Le Global Competitiveness Report positionne Maurice à la 54e place sur 137 pays en termes de capacité à innover. Qu’est-ce qui entrave l’innovation ? Quelles solutions existent ? Dès l’enfance il faut axer davantage les enseignements scolaires sur les domaines stratégiques à développer, affirme Arjoon Suddhoo, directeur exécutif du Mauritius Research Council (MRC).
L’édition 2017/18 du Global Competitiveness Report souligne l’incapacité de Maurice à innover. Qu’est-ce qui bloque ?
D’après ce rapport, Maurice est en 54e position sur 137 pays. On est dans le «top half», ce qui est bon signe. Maintenant, le pays ambitionne de devenir une économie à revenu élevé, résolument tournée vers l’avenir. Cela implique plus d’efforts et de défis.
À cet égard, je ne parlerai pas de barrières mais plutôt de facteurs à améliorer tels que la recherche et le développement, de meilleurs partenariats entre le monde universitaire et l’industrie ainsi qu’une nouvelle culture d’innovation et de «technopreneurship».

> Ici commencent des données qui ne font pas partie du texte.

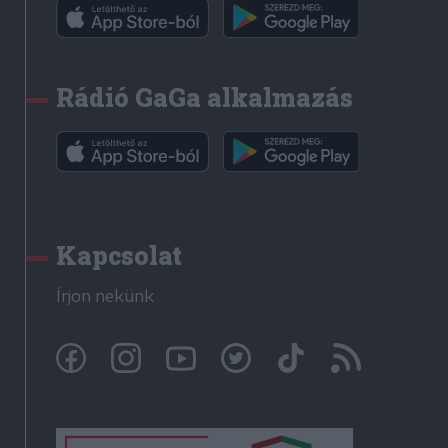
Rádió GaGa alkalmazás
Kapcsolat
Írjon nekünk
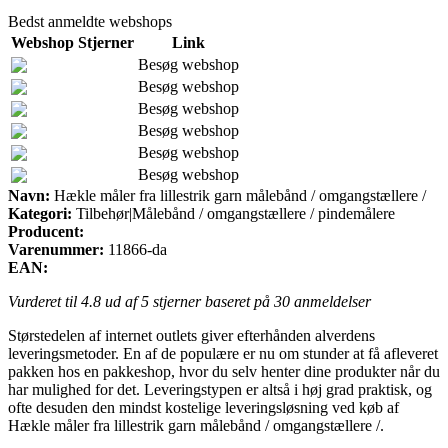
Bedst anmeldte webshops
Webshop
Stjerner
Link
Besøg webshop
Besøg webshop
Besøg webshop
Besøg webshop
Besøg webshop
Besøg webshop
Navn:
Hækle måler fra lillestrik garn målebånd / omgangstællere /
Kategori:
Tilbehør|Målebånd / omgangstællere / pindemålere
Producent:
Varenummer:
11866-da
EAN:
Vurderet til
4.8
ud af 5 stjerner baseret på
30
anmeldelser
Størstedelen af internet outlets giver efterhånden alverdens
leveringsmetoder. En af de populære er nu om stunder at få afleveret
pakken hos en pakkeshop, hvor du selv henter dine produkter når du
har mulighed for det. Leveringstypen er altså i høj grad praktisk, og
ofte desuden den mindst kostelige leveringsløsning ved køb af
Hækle måler fra lillestrik garn målebånd / omgangstællere /.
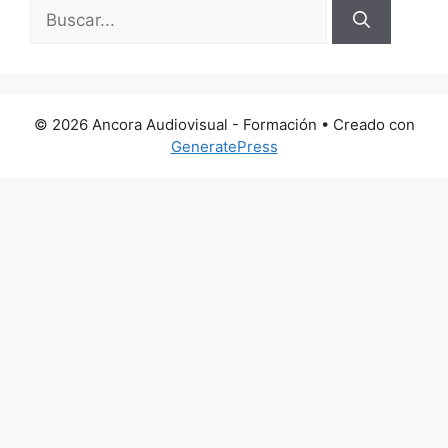
Buscar:
© 2026 Ancora Audiovisual - Formación
• Creado con
GeneratePress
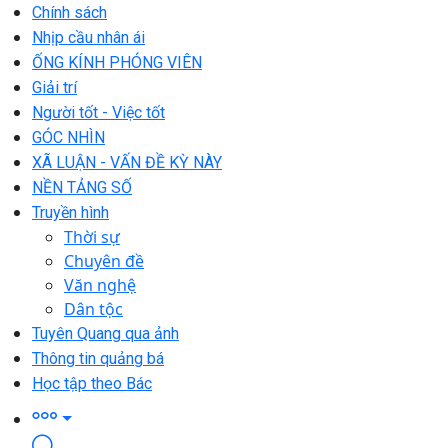
Chính sách
Nhịp cầu nhân ái
ỐNG KÍNH PHÓNG VIÊN
Giải trí
Người tốt - Việc tốt
GÓC NHÌN
XÃ LUẬN - VẤN ĐỀ KỲ NÀY
NỀN TẢNG SỐ
Truyền hình
Thời sự
Chuyên đề
Văn nghệ
Dân tộc
Tuyên Quang qua ảnh
Thông tin quảng bá
Học tập theo Bác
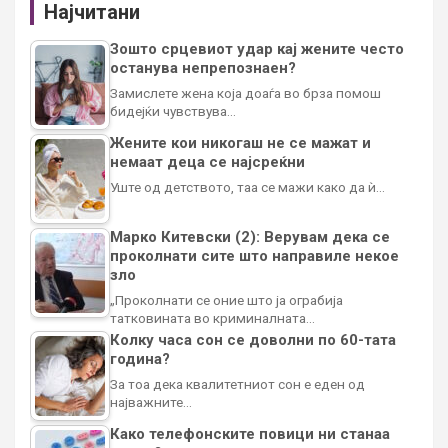
Најчитани
Зошто срцевиот удар кај жените често
останува непрепознаен?
Замислете жена која доаѓа во брза помош
бидејќи чувствува…
Жените кои никогаш не се мажат и
немаат деца се најсреќни
Уште од детството, таа се мажи како да ѝ…
Марко Китевски (2): Верувам дека се
проколнати сите што направиле некое
зло
„Проколнати се оние што ја ограбија
татковината во криминалната…
Колку часа сон се доволни по 60-тата
година?
За тоа дека квалитетниот сон е еден од
најважните…
Како телефонските повици ни станаа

En tant que «Small Island Developing State» (SIDS), Maurice a parcouru un long chemin mais nous pouvons mieux faire. Le progrès socioéconomique démontre que l’innovation a toujours été présente. Il est temps d’identifier ces bonnes et fructueuses pratiques.
Qu’implique le terme «innover» pour vous ?
La définition classique est l’amélioration d’un produit, procédé ou service. Mais la signification dépend du temps et du contexte. Par exemple, le Global Competitive Ranking inclut plusieurs critères de mesures, notamment le Foreign Direct Investment qui met en exerge la complexité infrastructurelle, entre autres.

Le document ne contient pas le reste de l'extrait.